The Best Wine Tour in Paris: A Review of Chef PJ's Montmartre Confidential

The Best Wine Tour in Paris: A Review of Chef PJ's Montmartre Confidential

Paris has no shortage of wine experiences competing for your attention and your euros. A quick search will flood you with options: countryside chateau visits, group tastings in sterile hotel ballrooms, and full-day coach trips that promise French wine country and deliver six hours of motorway.

We have done the research, and we have done the tasting. What we found in Montmartre with Chef PJ was something else entirely.

This is our honest review of Montmartre Confidential, offered by The Chef Tours Paris, and why we believe it is the best wine tour in Paris for any traveler who takes wine, culture, and authentic experience seriously.

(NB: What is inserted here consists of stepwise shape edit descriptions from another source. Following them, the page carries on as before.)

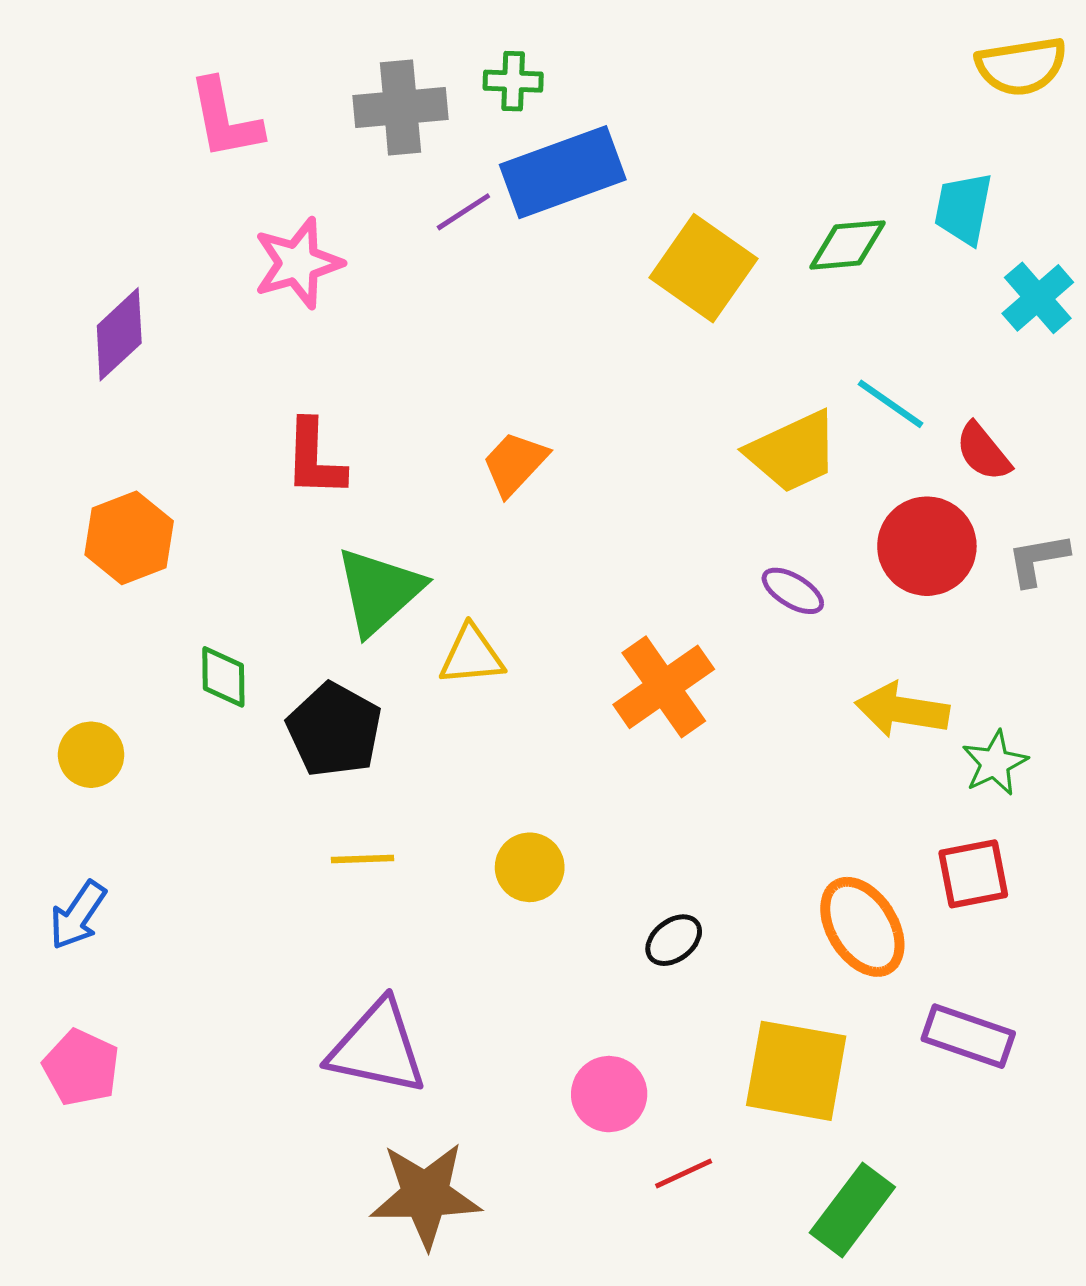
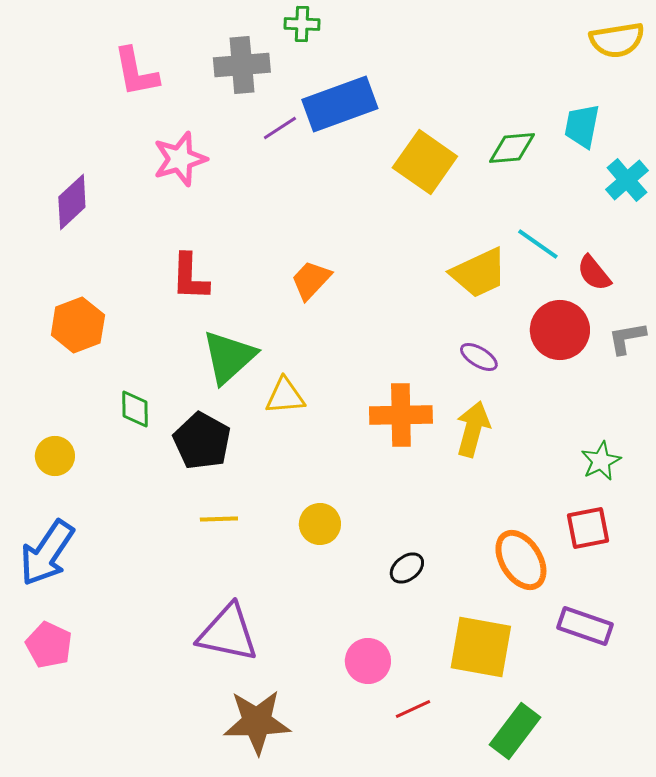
green cross: (513, 81) -> (302, 24), moved
orange cross: (664, 687) -> (401, 415), turned 34
yellow arrow: (902, 710) -> (473, 429), moved, turned 96
blue arrow: (78, 915) -> (47, 553), size x1.6

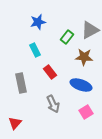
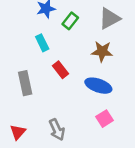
green rectangle: (67, 37) -> (70, 21), moved
gray arrow: (53, 104) -> (57, 130), moved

First Impressions: This is Not What We Expected

We arrived at the meeting point at 17 Rue Tholoze, home to Chef PJ's restaurant Le Petit Moulin, with modest expectations. Wine tours in major cities can often feel formulaic: a route, a few stops, some poured glasses, and a polite goodbye. Within the first ten minutes, it was clear this was going to be a very different kind of evening.

Chef PJ greeted our group of six with the energy of someone who genuinely cannot wait to show you something extraordinary. There was no clipboard, no laminated map, and no rehearsed opening speech. He spoke about the neighborhood the way someone speaks about a place they love, with specific details, personal stories, and a clear sense that he was sharing something he felt protective of.

With a maximum group size of just six guests, the intimacy was immediate. This was not a crowd being herded from venue to venue. It was a curated four to five-hour evening with a chef who knew every door worth knocking on.

Why Montmartre is the Right Setting for a Wine Tour

Before we get into the tasting details, it is worth understanding why Montmartre matters as a location. The neighborhood sits elevated above the rest of Paris, a village within a metropolis that has preserved its character more stubbornly than almost anywhere else in the capital.

Montmartre is home to the Clos Montmartre vineyard, one of Paris's most cherished urban vineyards, replanted in 1933 and still producing wine on the hillside today. Wine is not a theme imported into this neighborhood for tourist appeal. It is genuinely woven into its identity and its history.

Chef PJ understands this deeply, and the tour route reflects it. Every stop felt like it belonged specifically to Montmartre, not like a generic wine bar that could have existed anywhere in the city.

The Best Wine Tour in Paris Does Not Mean a Bus Ride to the Country

This point deserves its own section because it challenges one of the most persistent assumptions about wine tourism in France. Many visitors to Paris feel that a proper wine experience requires leaving the city, heading to the Loire Valley, Burgundy, or Champagne for the day, spending hours on a coach, and returning exhausted.

The best wine tour in Paris does not require any of that. France's wine regions are represented beautifully in the cellars, merchants, and cave à vin of Montmartre, curated by people who have spent careers selecting and understanding them. You taste the diversity of French wine without sacrificing a full day of your Paris trip to a bus seat.

We found this approach far more satisfying than any countryside day trip we have taken. You are tasting wines in the city that made French gastronomy famous, surrounded by its architecture, its atmosphere, and its people. The context adds enormously to what is in the glass.

What We Tasted: The Wine Selection

Chef PJ guided us through a thoughtfully curated selection of French reds, whites, and sparkling wines across the evening. Each pour was chosen to illustrate a specific point about French wine culture, regional diversity, or food pairing principles.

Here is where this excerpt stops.